Inside a shipping container-sized box at MIT Media Lab, crops of basil are growing in micro-climates designed by artificial intelligence. The first experiments, with controlled levels and duration of UV light, aim to grow a tastier version. As the mini-greenhouse generates roughly 3 million data points for each growth cycle of a single plant, the AI uses machine learning to analyze it and create new and better “climate recipes”–which can then be shared with anyone trying to grow food indoors.
As climate change makes it more difficult to grow crops in outdoor farms because of heat waves, more frequent storms, and more pests and disease, the researchers envision that climate-controlled, tech-filled greenhouses (which they call “food computers”) could be an increasingly useful place to grow food. The technology could also eliminate food miles: Instead of shipping avocados from Mexico to China, a Chinese greenhouse could precisely recreate a Mexican climate in Beijing–or tweak it to create a climate even better for an avocado tree.
Researchers at the Media Lab first developed a prototype of what they call the OpenAg Personal Food Computer in 2015. The contained growing environment, packed with sensors, actuators, and machine vision, can study and then replicate optimal growing conditions for food, changing everything from the pattern and spectrum of light used to the salinity of water and the nutrients added. A larger version, the Food Server, is the size of a shipping container, with racks of plants that can each be grown with unique variables. Initially, the researchers analyzed the data themselves to improve their climate recipes. But in June 2016, the team began working with the AI company Sentient to use its software to optimize the growing environment more quickly.

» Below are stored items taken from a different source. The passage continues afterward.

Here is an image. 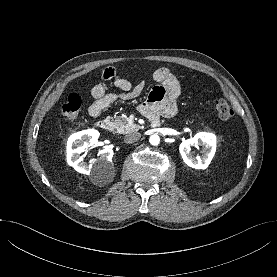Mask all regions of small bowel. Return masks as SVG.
<instances>
[{"mask_svg":"<svg viewBox=\"0 0 277 277\" xmlns=\"http://www.w3.org/2000/svg\"><path fill=\"white\" fill-rule=\"evenodd\" d=\"M152 77L159 85L151 90L148 99L140 105V112L147 118L174 116L180 96V85L176 76L167 68H159ZM101 79L102 81L91 90L94 101L89 107V114L93 118L99 117L114 102L135 98L146 89L145 80L133 84L128 79L118 76L112 68H106L102 72ZM105 82H111L119 92H107Z\"/></svg>","mask_w":277,"mask_h":277,"instance_id":"obj_1","label":"small bowel"}]
</instances>
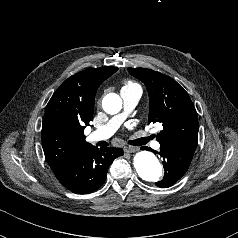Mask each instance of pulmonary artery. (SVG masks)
Segmentation results:
<instances>
[{
  "label": "pulmonary artery",
  "mask_w": 238,
  "mask_h": 238,
  "mask_svg": "<svg viewBox=\"0 0 238 238\" xmlns=\"http://www.w3.org/2000/svg\"><path fill=\"white\" fill-rule=\"evenodd\" d=\"M140 96L141 92L138 90L134 89L121 90V97L124 104V112L112 117L105 125L90 133L88 139L90 141H95V140H105L111 137L119 128V126L123 123V121L126 119L127 114L136 107L140 99ZM152 146L155 149H159L160 143L154 141L152 142Z\"/></svg>",
  "instance_id": "e3ab8cb5"
}]
</instances>
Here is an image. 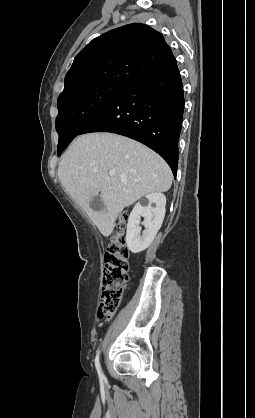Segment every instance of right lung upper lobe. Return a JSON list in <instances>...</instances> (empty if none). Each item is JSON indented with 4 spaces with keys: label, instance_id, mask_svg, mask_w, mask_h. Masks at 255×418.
I'll return each mask as SVG.
<instances>
[{
    "label": "right lung upper lobe",
    "instance_id": "right-lung-upper-lobe-1",
    "mask_svg": "<svg viewBox=\"0 0 255 418\" xmlns=\"http://www.w3.org/2000/svg\"><path fill=\"white\" fill-rule=\"evenodd\" d=\"M175 63L161 33L140 23L125 25L93 39L76 56L61 94L96 81L130 84Z\"/></svg>",
    "mask_w": 255,
    "mask_h": 418
}]
</instances>
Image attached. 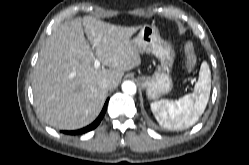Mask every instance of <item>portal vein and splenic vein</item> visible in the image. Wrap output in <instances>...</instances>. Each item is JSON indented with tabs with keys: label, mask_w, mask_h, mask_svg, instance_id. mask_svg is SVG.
<instances>
[{
	"label": "portal vein and splenic vein",
	"mask_w": 249,
	"mask_h": 165,
	"mask_svg": "<svg viewBox=\"0 0 249 165\" xmlns=\"http://www.w3.org/2000/svg\"><path fill=\"white\" fill-rule=\"evenodd\" d=\"M94 67L99 68L100 67V61L98 59L94 60Z\"/></svg>",
	"instance_id": "1"
}]
</instances>
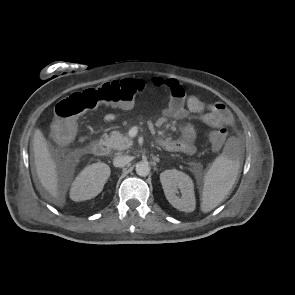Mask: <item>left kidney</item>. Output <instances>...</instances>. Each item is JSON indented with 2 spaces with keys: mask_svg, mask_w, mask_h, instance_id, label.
Listing matches in <instances>:
<instances>
[{
  "mask_svg": "<svg viewBox=\"0 0 295 295\" xmlns=\"http://www.w3.org/2000/svg\"><path fill=\"white\" fill-rule=\"evenodd\" d=\"M166 199L179 211L192 212L195 209V194L192 179L176 169L165 170L160 174ZM179 192L181 196H179Z\"/></svg>",
  "mask_w": 295,
  "mask_h": 295,
  "instance_id": "obj_1",
  "label": "left kidney"
}]
</instances>
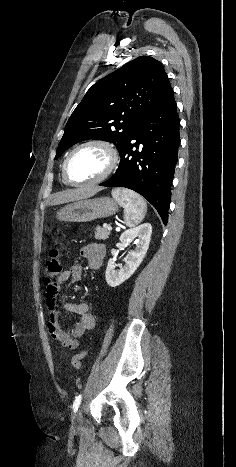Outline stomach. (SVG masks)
Instances as JSON below:
<instances>
[{
  "label": "stomach",
  "instance_id": "stomach-1",
  "mask_svg": "<svg viewBox=\"0 0 236 467\" xmlns=\"http://www.w3.org/2000/svg\"><path fill=\"white\" fill-rule=\"evenodd\" d=\"M118 211L117 202L110 197L78 200L57 212V219L65 222H89L112 216Z\"/></svg>",
  "mask_w": 236,
  "mask_h": 467
}]
</instances>
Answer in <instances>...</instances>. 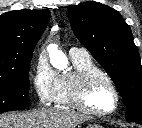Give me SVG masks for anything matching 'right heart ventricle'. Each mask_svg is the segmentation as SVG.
<instances>
[{"label": "right heart ventricle", "instance_id": "obj_1", "mask_svg": "<svg viewBox=\"0 0 142 128\" xmlns=\"http://www.w3.org/2000/svg\"><path fill=\"white\" fill-rule=\"evenodd\" d=\"M71 60L73 63L72 70L57 74L52 101L58 107L77 109L78 107L73 100V87L76 77L82 73L101 70L90 56H71Z\"/></svg>", "mask_w": 142, "mask_h": 128}]
</instances>
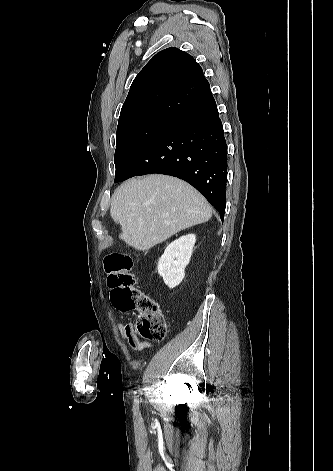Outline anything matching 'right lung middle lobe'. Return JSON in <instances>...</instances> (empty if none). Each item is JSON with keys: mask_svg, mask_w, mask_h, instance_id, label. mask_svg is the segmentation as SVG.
Masks as SVG:
<instances>
[{"mask_svg": "<svg viewBox=\"0 0 333 471\" xmlns=\"http://www.w3.org/2000/svg\"><path fill=\"white\" fill-rule=\"evenodd\" d=\"M174 118L164 114L144 113L119 119L114 156L115 181L123 175L143 149L173 122Z\"/></svg>", "mask_w": 333, "mask_h": 471, "instance_id": "dd1d6c3e", "label": "right lung middle lobe"}]
</instances>
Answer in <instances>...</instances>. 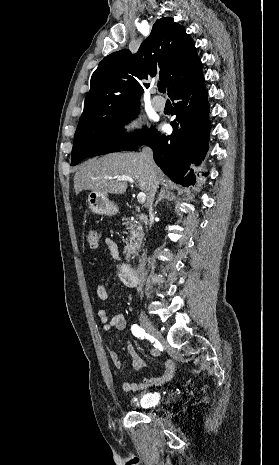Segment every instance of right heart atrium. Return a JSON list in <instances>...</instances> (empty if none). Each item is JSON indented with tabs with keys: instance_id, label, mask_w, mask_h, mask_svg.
<instances>
[{
	"instance_id": "right-heart-atrium-1",
	"label": "right heart atrium",
	"mask_w": 279,
	"mask_h": 465,
	"mask_svg": "<svg viewBox=\"0 0 279 465\" xmlns=\"http://www.w3.org/2000/svg\"><path fill=\"white\" fill-rule=\"evenodd\" d=\"M142 131V121L140 116L135 112L124 114L118 121L116 134L121 139L132 138L139 135Z\"/></svg>"
}]
</instances>
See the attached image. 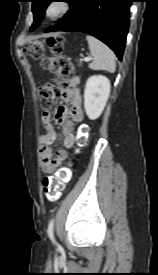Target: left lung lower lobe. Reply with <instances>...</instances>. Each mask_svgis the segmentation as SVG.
Returning <instances> with one entry per match:
<instances>
[{
    "label": "left lung lower lobe",
    "instance_id": "obj_1",
    "mask_svg": "<svg viewBox=\"0 0 158 275\" xmlns=\"http://www.w3.org/2000/svg\"><path fill=\"white\" fill-rule=\"evenodd\" d=\"M70 11L46 30L81 31L108 45L121 60L129 28L133 0H68Z\"/></svg>",
    "mask_w": 158,
    "mask_h": 275
}]
</instances>
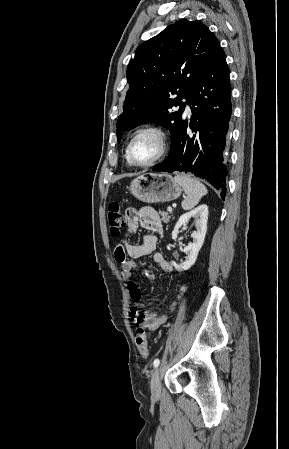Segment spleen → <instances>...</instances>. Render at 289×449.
<instances>
[{
	"mask_svg": "<svg viewBox=\"0 0 289 449\" xmlns=\"http://www.w3.org/2000/svg\"><path fill=\"white\" fill-rule=\"evenodd\" d=\"M174 180L182 186L187 195L181 203L184 210L194 208L201 198L208 193L207 188L200 181L187 175L178 174L174 177Z\"/></svg>",
	"mask_w": 289,
	"mask_h": 449,
	"instance_id": "obj_1",
	"label": "spleen"
}]
</instances>
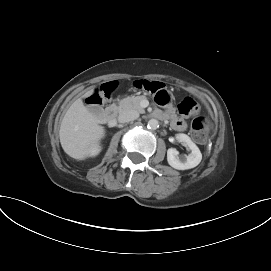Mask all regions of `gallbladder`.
Returning <instances> with one entry per match:
<instances>
[{"label":"gallbladder","instance_id":"bac80fb5","mask_svg":"<svg viewBox=\"0 0 271 271\" xmlns=\"http://www.w3.org/2000/svg\"><path fill=\"white\" fill-rule=\"evenodd\" d=\"M98 120L104 118V111L99 106H91L88 109Z\"/></svg>","mask_w":271,"mask_h":271}]
</instances>
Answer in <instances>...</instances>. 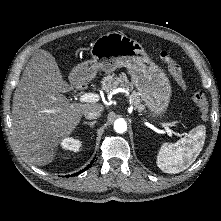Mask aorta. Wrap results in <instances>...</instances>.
<instances>
[{
	"instance_id": "aorta-1",
	"label": "aorta",
	"mask_w": 221,
	"mask_h": 221,
	"mask_svg": "<svg viewBox=\"0 0 221 221\" xmlns=\"http://www.w3.org/2000/svg\"><path fill=\"white\" fill-rule=\"evenodd\" d=\"M114 130L117 133H124L127 130V124L126 121L122 118L117 119L114 122Z\"/></svg>"
}]
</instances>
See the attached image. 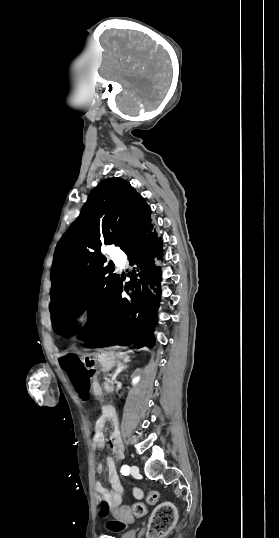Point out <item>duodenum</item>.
<instances>
[{"label":"duodenum","mask_w":279,"mask_h":538,"mask_svg":"<svg viewBox=\"0 0 279 538\" xmlns=\"http://www.w3.org/2000/svg\"><path fill=\"white\" fill-rule=\"evenodd\" d=\"M89 376L91 378H94V381L92 382V385L94 387H97L99 385V382L97 381V378H95L97 376V373L95 371H91L89 373ZM101 410H102V413L104 415H110L112 413V405H108V404L101 405Z\"/></svg>","instance_id":"duodenum-1"}]
</instances>
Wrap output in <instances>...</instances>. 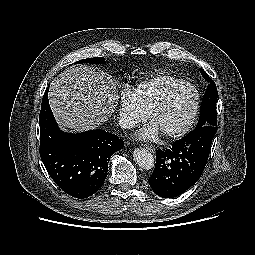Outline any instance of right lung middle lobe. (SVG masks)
Listing matches in <instances>:
<instances>
[{"label":"right lung middle lobe","mask_w":255,"mask_h":255,"mask_svg":"<svg viewBox=\"0 0 255 255\" xmlns=\"http://www.w3.org/2000/svg\"><path fill=\"white\" fill-rule=\"evenodd\" d=\"M90 63V64H102L104 62V59L102 57H98V58H87V59H83L80 61H77V63Z\"/></svg>","instance_id":"obj_1"}]
</instances>
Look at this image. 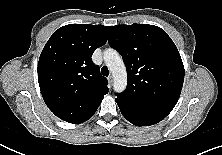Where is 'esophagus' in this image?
I'll use <instances>...</instances> for the list:
<instances>
[{
  "label": "esophagus",
  "mask_w": 222,
  "mask_h": 155,
  "mask_svg": "<svg viewBox=\"0 0 222 155\" xmlns=\"http://www.w3.org/2000/svg\"><path fill=\"white\" fill-rule=\"evenodd\" d=\"M108 81H109L110 84H112V82H113V76H112V75H110V76L108 77Z\"/></svg>",
  "instance_id": "obj_1"
}]
</instances>
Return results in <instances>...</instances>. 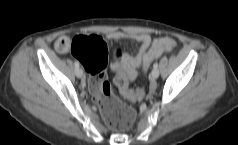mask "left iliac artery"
<instances>
[{
	"instance_id": "44dca946",
	"label": "left iliac artery",
	"mask_w": 238,
	"mask_h": 145,
	"mask_svg": "<svg viewBox=\"0 0 238 145\" xmlns=\"http://www.w3.org/2000/svg\"><path fill=\"white\" fill-rule=\"evenodd\" d=\"M153 67H154V68H157V67H158V63H157V62L154 63Z\"/></svg>"
}]
</instances>
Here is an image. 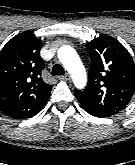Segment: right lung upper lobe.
<instances>
[{
    "instance_id": "cb5924a9",
    "label": "right lung upper lobe",
    "mask_w": 135,
    "mask_h": 165,
    "mask_svg": "<svg viewBox=\"0 0 135 165\" xmlns=\"http://www.w3.org/2000/svg\"><path fill=\"white\" fill-rule=\"evenodd\" d=\"M41 46L40 39L25 31L0 52V110L10 117L33 114L48 101L52 85L41 77Z\"/></svg>"
}]
</instances>
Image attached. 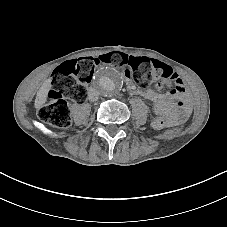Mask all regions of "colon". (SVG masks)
I'll use <instances>...</instances> for the list:
<instances>
[{
  "instance_id": "colon-1",
  "label": "colon",
  "mask_w": 227,
  "mask_h": 227,
  "mask_svg": "<svg viewBox=\"0 0 227 227\" xmlns=\"http://www.w3.org/2000/svg\"><path fill=\"white\" fill-rule=\"evenodd\" d=\"M106 64L123 69L127 77L133 78L143 88L155 83L160 87H167L171 95L184 91L183 81L178 74L161 61L118 52L103 54L97 58L82 57L66 61L55 69L51 77L48 102L39 109V118L57 128L69 127L71 115L66 99L83 102L95 68ZM152 126L162 129L168 126V122L163 117L156 116L152 119Z\"/></svg>"
}]
</instances>
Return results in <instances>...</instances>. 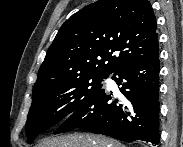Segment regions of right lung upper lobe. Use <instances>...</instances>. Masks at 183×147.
Wrapping results in <instances>:
<instances>
[{
    "mask_svg": "<svg viewBox=\"0 0 183 147\" xmlns=\"http://www.w3.org/2000/svg\"><path fill=\"white\" fill-rule=\"evenodd\" d=\"M157 25L148 0H98L60 28L33 90L83 76H109L131 62L159 55Z\"/></svg>",
    "mask_w": 183,
    "mask_h": 147,
    "instance_id": "obj_1",
    "label": "right lung upper lobe"
}]
</instances>
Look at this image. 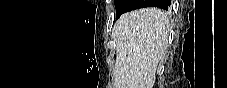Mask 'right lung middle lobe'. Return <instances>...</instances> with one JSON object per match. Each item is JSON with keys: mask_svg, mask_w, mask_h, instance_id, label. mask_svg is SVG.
<instances>
[{"mask_svg": "<svg viewBox=\"0 0 227 88\" xmlns=\"http://www.w3.org/2000/svg\"><path fill=\"white\" fill-rule=\"evenodd\" d=\"M131 0H114L115 7H116V15L118 16L126 7V5L130 2Z\"/></svg>", "mask_w": 227, "mask_h": 88, "instance_id": "1", "label": "right lung middle lobe"}]
</instances>
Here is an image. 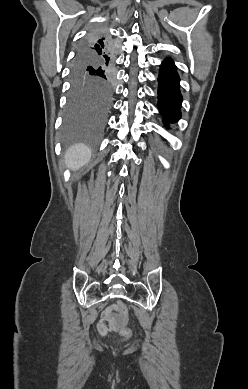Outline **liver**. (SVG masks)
Segmentation results:
<instances>
[{"label": "liver", "instance_id": "liver-1", "mask_svg": "<svg viewBox=\"0 0 248 389\" xmlns=\"http://www.w3.org/2000/svg\"><path fill=\"white\" fill-rule=\"evenodd\" d=\"M90 159L91 151L84 144L72 146L65 154L66 166L75 171L86 165Z\"/></svg>", "mask_w": 248, "mask_h": 389}]
</instances>
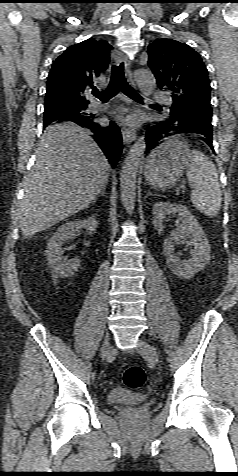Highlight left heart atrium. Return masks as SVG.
<instances>
[{
	"mask_svg": "<svg viewBox=\"0 0 238 476\" xmlns=\"http://www.w3.org/2000/svg\"><path fill=\"white\" fill-rule=\"evenodd\" d=\"M137 122H138V118H136V117H131L129 119V123H131V124H136Z\"/></svg>",
	"mask_w": 238,
	"mask_h": 476,
	"instance_id": "39dd6f15",
	"label": "left heart atrium"
}]
</instances>
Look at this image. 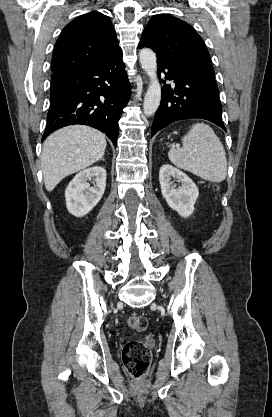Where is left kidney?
<instances>
[{"label": "left kidney", "instance_id": "5707ae66", "mask_svg": "<svg viewBox=\"0 0 272 417\" xmlns=\"http://www.w3.org/2000/svg\"><path fill=\"white\" fill-rule=\"evenodd\" d=\"M172 179L181 183V186L176 187ZM159 182L168 206L177 211L180 216L189 217L194 211V205L199 196L195 183L184 172L169 164L160 168Z\"/></svg>", "mask_w": 272, "mask_h": 417}]
</instances>
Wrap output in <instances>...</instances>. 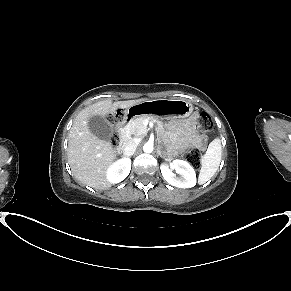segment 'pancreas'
Instances as JSON below:
<instances>
[{
    "label": "pancreas",
    "instance_id": "cf45deb5",
    "mask_svg": "<svg viewBox=\"0 0 291 291\" xmlns=\"http://www.w3.org/2000/svg\"><path fill=\"white\" fill-rule=\"evenodd\" d=\"M145 121H152L157 124V129H163V123L151 116H141L132 120L123 128L125 135H134L135 137H142L147 133V127L144 125Z\"/></svg>",
    "mask_w": 291,
    "mask_h": 291
}]
</instances>
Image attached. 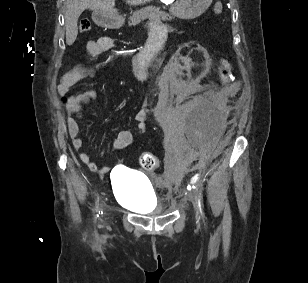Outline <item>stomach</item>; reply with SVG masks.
<instances>
[{
    "instance_id": "0dacf381",
    "label": "stomach",
    "mask_w": 308,
    "mask_h": 283,
    "mask_svg": "<svg viewBox=\"0 0 308 283\" xmlns=\"http://www.w3.org/2000/svg\"><path fill=\"white\" fill-rule=\"evenodd\" d=\"M212 0H176L170 12L181 19H194L203 14L211 5ZM94 21L104 27L117 29L123 26L124 18L109 12L96 11Z\"/></svg>"
}]
</instances>
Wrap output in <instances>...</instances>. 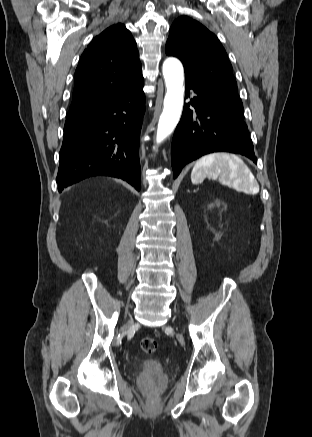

“It definitely speeds up the timescale by which we can get interesting results,” says Arielle Johnson, one of the researchers at MIT Media Lab Open Agriculture Initiative, or OpenAg.
“When you talk to [Caleb Harper, the director of OpenAg], he’s like, ‘Yeah, basil is a fast-growing plant,’ but in his terminology, fast-growing is six to eight weeks,” says Babak Hodjat, CEO of Sentient, a company that also designs AI to help stock traders find patterns in the market and hospitals predict infections. “That’s a long time to wait just to get a data point. So we tried out this methodology where the AI itself decides what are the next set of data points to try out.”
The basil is grown in staggered batches, so the AI can use the data from each batch to suggest changes to the “climate recipe” for the next crop before the first crop is finished growing, increasing the experimental throughput.
When the researchers asked the algorithm to optimize for flavor–by creating an environment that would maximize the number of volatile molecules in the plant–they discovered that if the lights in the Food Computer stayed on continuously, there was as much as a 895% increase in the plant’s production of one specific flavor molecule, and a 674% increase in production of another. The AI also rediscovered a known trade-off between weight and flavor (the bigger the plant, the less delicious).
Using AI, the team will be able to optimize its climate recipes for multiple factors, including taste, cost, and sustainability, and create recipes for growing a myriad of crops. All of the data is available open-source, along with instructions to build a food computer yourself. “It can be made by anyone with reasonable hacking skills,” says Johnson.
The fact that it’s open-source distinguishes it from related research happening at vertical farming companies (some of which are also using artificial intelligence) or places like Philips’ GrowWise research center for urban farming in the Netherlands.
“Most people doing this kind of research, it’s proprietary, and it’s to optimize their own setups,” says Johnson. “Where I think we’re really strong is, more than trying to optimize something for ourselves, we’re trying to provide the standard that is open for all of this data and optimization to be shared by anybody.”
For fledgling indoor farming companies, the open-source climate recipes could help farmers grow better tasting, more productive, more efficient crops. New indoor farming companies typically invest heavily in their own research. “What we’ve seen is massive capital expenditure to get something up and running using controlled environments,” says Hildreth England, assistant director of the Open Agriculture Initiative. “But what happens is they sort of have to iterate in isolation.” The team envisions creating a shared language for indoor farming, “like the Linux of agriculture,” she says. “If we’re all using the same baseline, then that just lifts everybody up in an industry that is still trying to figure out its place in the conventional ag world.”
The research could also lead to tastier, more sustainably grown food, created without the type of genetic modification that some consumers find objectionable. “Ultimately, this is non-GMO GMO,” says Hodjat. “You’re not messing with the plant’s DNA . . . you’re just allowing it exhibit behavior that it would in nature should that kind of environment exist.”